# TASK BRIEF:
Give the number of lines in the data below that contain "affordable", with no other words.

━━━ RECORD EXCERPTS

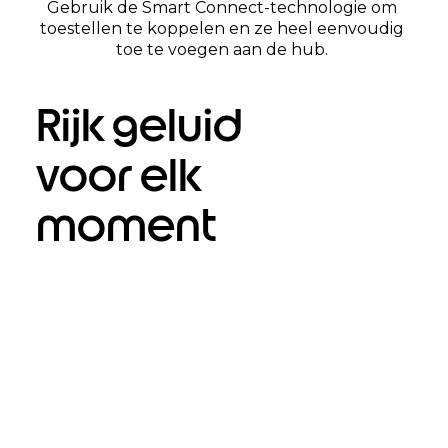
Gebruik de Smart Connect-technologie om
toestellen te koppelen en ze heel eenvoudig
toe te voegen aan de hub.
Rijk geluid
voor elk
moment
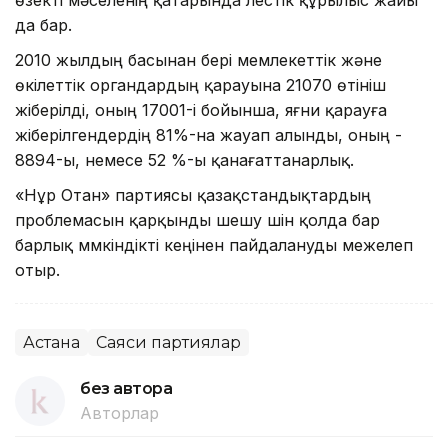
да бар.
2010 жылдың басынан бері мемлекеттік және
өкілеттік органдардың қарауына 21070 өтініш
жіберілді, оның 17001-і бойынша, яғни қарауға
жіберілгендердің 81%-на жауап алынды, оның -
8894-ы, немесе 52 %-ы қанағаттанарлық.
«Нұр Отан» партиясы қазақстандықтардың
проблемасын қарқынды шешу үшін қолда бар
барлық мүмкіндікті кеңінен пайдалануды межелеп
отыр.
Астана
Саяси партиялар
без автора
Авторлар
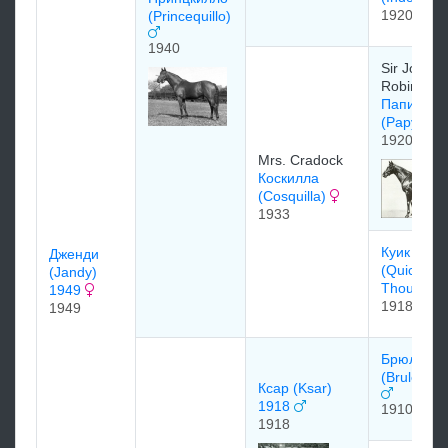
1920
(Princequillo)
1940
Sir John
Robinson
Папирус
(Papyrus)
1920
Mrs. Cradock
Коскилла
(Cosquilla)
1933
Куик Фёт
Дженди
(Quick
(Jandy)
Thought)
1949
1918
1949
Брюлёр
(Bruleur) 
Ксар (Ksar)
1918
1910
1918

━━━━━━
━━━ RECORD EXCERPTS

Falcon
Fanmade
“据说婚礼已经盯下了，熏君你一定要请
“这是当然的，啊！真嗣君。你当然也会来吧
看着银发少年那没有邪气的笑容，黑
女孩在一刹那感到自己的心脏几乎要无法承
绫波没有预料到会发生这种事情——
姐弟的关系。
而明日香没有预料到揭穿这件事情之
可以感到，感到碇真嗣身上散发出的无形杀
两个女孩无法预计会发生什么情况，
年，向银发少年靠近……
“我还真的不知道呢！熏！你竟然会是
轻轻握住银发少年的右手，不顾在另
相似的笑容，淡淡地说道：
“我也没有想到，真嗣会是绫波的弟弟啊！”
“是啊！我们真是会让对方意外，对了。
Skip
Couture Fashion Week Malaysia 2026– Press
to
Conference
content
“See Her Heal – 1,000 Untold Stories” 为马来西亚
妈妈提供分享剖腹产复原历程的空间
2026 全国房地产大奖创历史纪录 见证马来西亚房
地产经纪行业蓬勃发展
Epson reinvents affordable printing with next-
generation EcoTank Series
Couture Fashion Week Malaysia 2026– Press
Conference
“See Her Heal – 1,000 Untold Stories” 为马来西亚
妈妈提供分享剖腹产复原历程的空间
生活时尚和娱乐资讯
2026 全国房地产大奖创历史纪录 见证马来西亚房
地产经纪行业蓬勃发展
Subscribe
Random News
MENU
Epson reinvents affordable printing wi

━━━━━━

# RESPONSE TO THIS TASK:
2